I.e. does mutex guarantee memory order and caches propagation between cores? Maybe acquiring/releasing mutex flushes caches or uses some other memory-ordering-enforsing techniques?

Or I have to use std::atomic for all shared variables?

Answer 1

Is there a guarantee that second thread never fails? Meaning that second thread reads-out written values of a and b in same order that they were written by first thread?

No, there is no guarantee of anything at all, in fact. Unsynchronized writing of (non-atomic) variables from one thread and reading them from another invokes undefined behavior, meaning that as far as the compiler is concerned, anything can happen, because the program is broken.

So my question is if volatile modifier makes any guarantee on order of memory writes?

There are two kinds of re-ordering you have to watch out for when dealing with multiple threads:

1. Re-ordering of instructions at compile-time, by your compiler's optimizer. (e.g. it might change your code to b = 2; a = 1; as part of making your program more efficient, as it is allowed to do under the "as-if" rule)
2. On-the-fly re-ordering of the generated opcodes at run-time, by the CPU's instruction decoder (also for performance reasons).

The volatile keyword can help you with type (1), but it can't (or at least doesn't) do anything about type (2), and therefore it ends up being insufficient for use in making multithreaded programs work correctly. volatile also doesn't help you at all with cache-coherency issues.

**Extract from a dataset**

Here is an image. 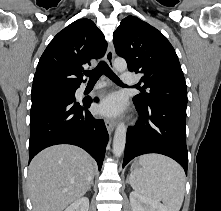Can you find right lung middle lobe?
I'll return each mask as SVG.
<instances>
[{"label":"right lung middle lobe","instance_id":"dd1d6c3e","mask_svg":"<svg viewBox=\"0 0 221 211\" xmlns=\"http://www.w3.org/2000/svg\"><path fill=\"white\" fill-rule=\"evenodd\" d=\"M76 88H48L36 91H31L32 103L47 99L54 96H64L69 98H75Z\"/></svg>","mask_w":221,"mask_h":211}]
</instances>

For multithreading, you need stronger magic than volatile can provide (which makes sense, since volatile was never intended to be a multithreading construct -- it was intended for simpler use-cases, such as reading memory-mapped device registers)

Or the only way to guarantee order is to use std::atomic for both a and b? What about std::mutex?

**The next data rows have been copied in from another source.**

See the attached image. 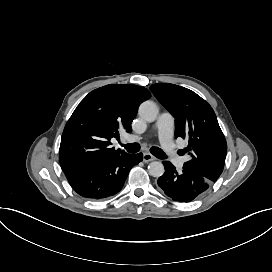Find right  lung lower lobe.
I'll use <instances>...</instances> for the list:
<instances>
[{
    "label": "right lung lower lobe",
    "instance_id": "1",
    "mask_svg": "<svg viewBox=\"0 0 272 272\" xmlns=\"http://www.w3.org/2000/svg\"><path fill=\"white\" fill-rule=\"evenodd\" d=\"M142 153H121L112 159L87 164L65 173L80 196L101 200L118 193L130 169L142 161Z\"/></svg>",
    "mask_w": 272,
    "mask_h": 272
}]
</instances>
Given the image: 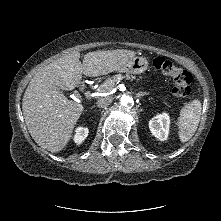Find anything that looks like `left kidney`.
I'll list each match as a JSON object with an SVG mask.
<instances>
[{
  "instance_id": "obj_1",
  "label": "left kidney",
  "mask_w": 221,
  "mask_h": 221,
  "mask_svg": "<svg viewBox=\"0 0 221 221\" xmlns=\"http://www.w3.org/2000/svg\"><path fill=\"white\" fill-rule=\"evenodd\" d=\"M170 127V117L167 113L158 114L150 119L149 129L151 133L160 141L168 138Z\"/></svg>"
}]
</instances>
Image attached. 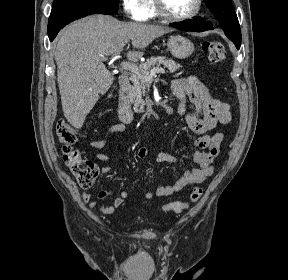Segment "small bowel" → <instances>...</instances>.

Either one of those two approaches should be sufficient to obtain the write-ordering guarantee you are looking for. Only a mutex can provide a more general consistency guarantee, though (see below).

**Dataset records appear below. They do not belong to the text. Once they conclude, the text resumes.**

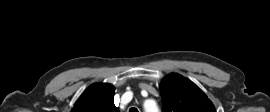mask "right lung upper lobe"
Masks as SVG:
<instances>
[{
  "label": "right lung upper lobe",
  "mask_w": 270,
  "mask_h": 112,
  "mask_svg": "<svg viewBox=\"0 0 270 112\" xmlns=\"http://www.w3.org/2000/svg\"><path fill=\"white\" fill-rule=\"evenodd\" d=\"M115 88L111 84L96 83L80 96L71 112H120L114 105Z\"/></svg>",
  "instance_id": "1"
}]
</instances>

does mutex guarantee memory order and caches propagation between cores?

Yes -- as long as every thread locks the mutex before reading from or writing to shared variables (and unlocks the mutex afterwards), then every thread will see the shared variables in a coherent/consistent state. Memory-order and cache-update-propagation issues will all be handled for you by the mutex implementation (assuming the mutex implementation isn't buggy, which is a reliable assumption these days)

Or I have to use std::atomic for all shared variables?

std::atomic can work, although it only guarantees memory-write ordering; it can't help you if you also need non-trivial consistency guarantees. For example, if thread A needs to set two or more variables, and you need to guarantee that thread B either "sees" all of them set, or sees none of them set (and never sees an interim state where only some of them are set), then you'll need to use a mutex instead.